6.1.2.2. Impact of Data Inconsistency

• Methodology: The Books and Stocks datasets were perturbed by adding 30%, 50%, and 70% triple increments (copies of original triples) with completely shuffled relationship edges, disrupting data consistency. MultiRAG and ChatKBQA were then tested.

• Analysis (based on text description):

  • MultiRAG Robustness: On the Movies dataset (Fig. 5a), with 30%, 50%, and 70% triple increments, MultiRAG's F1 score slightly decreased from 54.8% to 52.1%, 51.5%, and 49.9%, respectively. This represents relatively small decreases (up to ~4.9% at 70% perturbation). On the Flights dataset (Fig. 5c), its F1 score decreased from 74.9% to 73.4%, 72.9%, and 71.4%, respectively (up to ~3.5% at 70% perturbation). This demonstrates MultiRAG's strong stability even when facing severe data inconsistency.
  • ChatKBQA Sensitivity: ChatKBQA showed a more rapid decline. On the Movies dataset (Fig. 5a), its F1 score dropped from 53.6% to 51.6%, 47.2%, and 40.8% (a substantial ~12.8% drop at 70% perturbation). On the Flights dataset (Fig. 5c), its F1 score dropped from 74.2% to 69.7%, 64.3%, and 55.8% (a significant ~18.4% drop at 70% perturbation).

• Conclusion: MultiRAG maintains a high level of performance stability under conditions of disrupted data consistency, while ChatKBQA is notably more sensitive to such perturbations.

  该图像是四个不同数据集下的 F1 分数对比图，包括电影、书籍、航班和股票。图中显示了 MultiRAG 与其他方法在不同结论水平下的 F1 分数变化，显现出 MultiRAG 在各数据集中的优越表现。

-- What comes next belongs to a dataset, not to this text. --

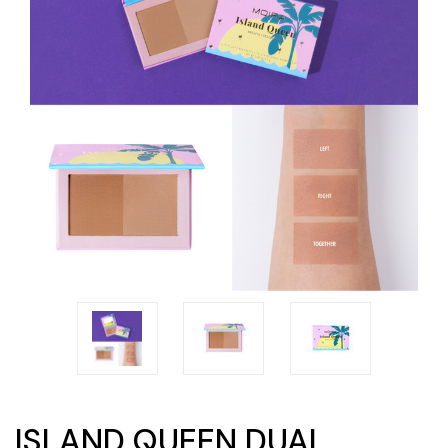
ISLAND QUEEN DUAL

The above figure (Fig. 5 from the original paper) presents a comparison of F1 scores across various corruption levels for MultiRAG and ChatKBQA on four different datasets, illustrating MultiRAG's superior robustness against data sparsity and inconsistency.

6.2. Ablation Studies / Parameter Analysis

Q3: How effective are the two modules of MultiRAG individually?

The effectiveness of MultiRAG's individual components (MKA and MCC) and their sub-components (graph-level and node-level confidence) was assessed through ablation studies.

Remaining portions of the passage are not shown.